Viszerales Fett als Risikofaktor im Visier

Die Forschung betont zunehmend die Bedeutung des Bauchfetts. Eine Langzeitstudie der Universität Leipzig und der Ben-Gurion-Universität, veröffentlicht im Juni 2026 in Circulation, zeigt: Eine Reduktion des viszeralen Bauchfetts um zehn Prozent senkt das Diabetesrisiko um 28 Prozent. Dieser Schutzeffekt bleibt auch bei späterer Gewichtszunahme teilweise erhalten.

Im Bereich der Ernährungsmedizin überraschen konkrete Ergebnisse: Der regelmäßige Verzehr von 200 Gramm Sardinen pro Woche senkte den Anteil von Personen in der Diabetes-Hochrisikokategorie von 22 auf acht Prozent.

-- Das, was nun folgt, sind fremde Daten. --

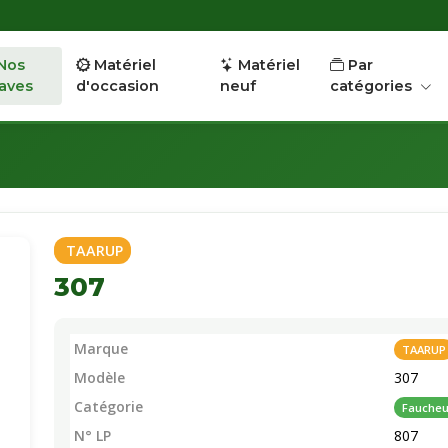
Nos
Matériel
Matériel
Par
aves
d'occasion
neuf
catégories
TAARUP
307
Marque
TAARUP
Modèle
307
Catégorie
Fauche
N° LP
807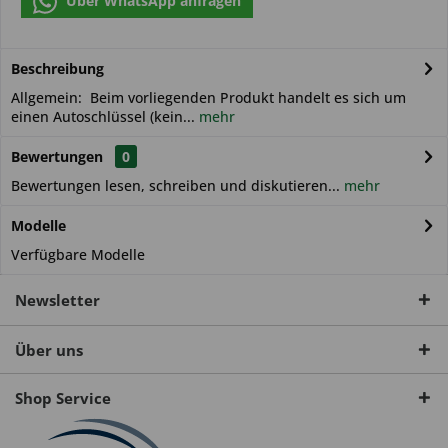
Über WhatsApp anfragen
Beschreibung
Allgemein: Beim vorliegenden Produkt handelt es sich um
einen Autoschlüssel (kein...
mehr
Bewertungen
0
Bewertungen lesen, schreiben und diskutieren...
mehr
Modelle
Verfügbare Modelle
Newsletter
Über uns
Shop Service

Neue Leitlinien für Jugendliche

Die steigende Adipositas-Prävalenz bei Jüngeren hat Konsequenzen: Die Deutsche Gesellschaft für Kinder- und Jugendmedizin und die Deutsche Adipositas-Gesellschaft haben am 18. Juni 2026 ihre Leitlinien aktualisiert. Sie empfehlen nun GLP-1-Präparate bereits für Jugendliche mit extremer Adipositas.

Parallel dazu hat die EMA die Zulassung einer hochdosierten Semaglutid-Tablette empfohlen, die einen durchschnittlichen Gewichtsverlust von etwa 16 Prozent ermöglicht.